En diálogo con #ElAireDeLasMisiones, la licenciada en Nutrición Florencia Córdoba desmitificó el consumo de grasas y explicó que no todas son perjudiciales. Señaló que las grasas de origen vegetal, presentes en aceites, frutos secos, semillas y pescados de mar, aportan beneficios para el corazón, tienen efecto antiinflamatorio y contribuyen a la salud mental.

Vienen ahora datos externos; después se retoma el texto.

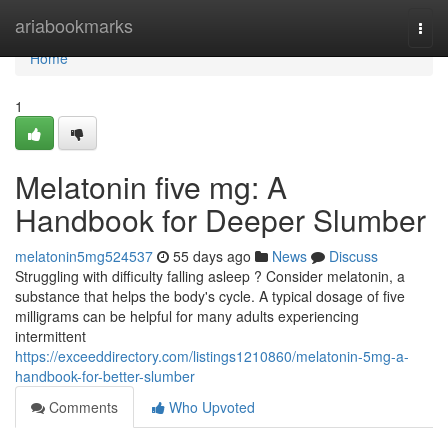
Home
ariabookmarks
Togg
navi
Home
1
Melatonin five mg: A
Handbook for Deeper Slumber
melatonin5mg524537
55 days ago
News
Discuss
Struggling with difficulty falling asleep ? Consider melatonin, a
substance that helps the body's cycle. A typical dosage of five
milligrams can be helpful for many adults experiencing
intermittent
https://exceeddirectory.com/listings1210860/melatonin-5mg-a-
handbook-for-better-slumber
Comments
Who Upvoted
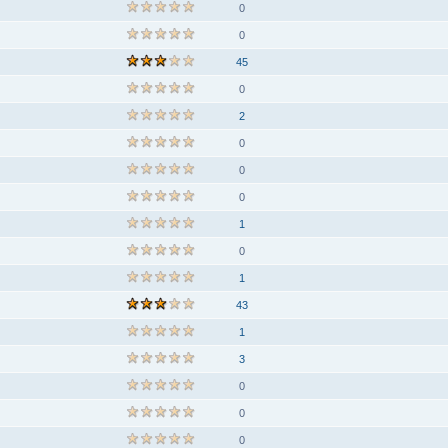
0
0
45
0
2
0
0
0
1
0
1
43
1
3
0
0
0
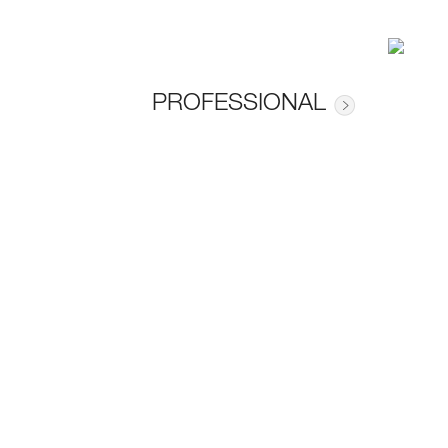
PROFESSIONAL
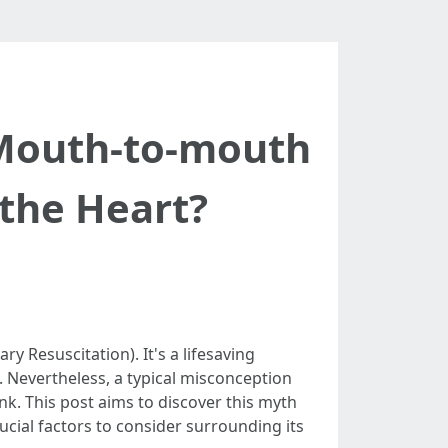
Mouth-to-mouth
 the Heart?
y Resuscitation). It's a lifesaving
. Nevertheless, a typical misconception
k. This post aims to discover this myth
ial factors to consider surrounding its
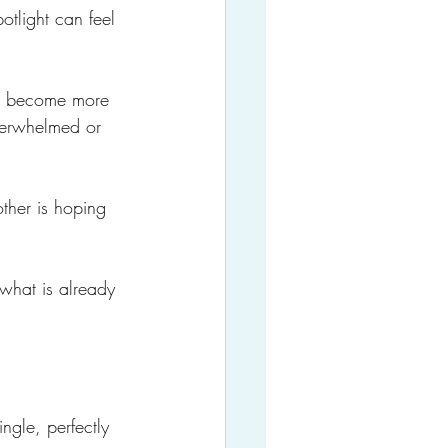
otlight can feel 
ve become more 
verwhelmed or 
other is hoping 
 what is already 
ngle, perfectly 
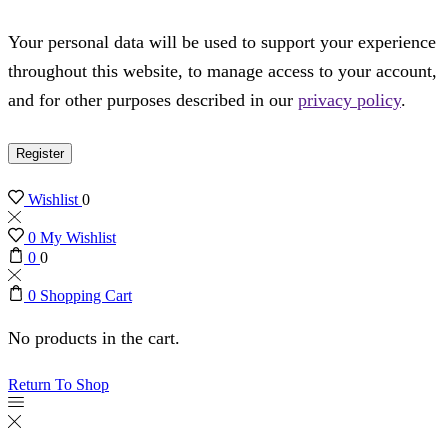
Your personal data will be used to support your experience
throughout this website, to manage access to your account,
and for other purposes described in our
privacy policy
.
Register
Wishlist
0
0
My Wishlist
0
0
0
Shopping Cart
No products in the cart.
Return To Shop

❤️ En contrapartida, advirtió que las grasas de origen animal, como la grasa visible de la carne, la piel del pollo o la grasa de cerdo, pueden acumularse en los vasos sanguíneos cuando su consumo es frecuente, aumentando el riesgo de enfermedades cardiovasculares. Además, alertó sobre las grasas trans, presentes en muchos productos ultraprocesados, que calificó como "aún más dañinas".
Respecto al uso del aceite para cocinar, explicó que el aceite es saludable cuando se consume en crudo, pero al exponerse a altas temperaturas pierde sus propiedades y genera compuestos perjudiciales. También remarcó que reutilizar el aceite varias veces aumenta aún más su efecto nocivo.
Sobre la grasa de cerdo para cocinar, aclaró que puede ser una alternativa ocasional para altas temperaturas, aunque insistió en que no debe convertirse en un hábito frecuente ni consumirse en exceso.
Finalmente, destacó que la alimentación debe analizarse de manera integral. "No es lo mismo comer un reviro de vez en cuando que hacerlo todos los días", explicó, y remarcó que la actividad física, el consumo de frutas y verduras, la hidratación y otros hábitos saludables también son determinantes para cuidar la salud.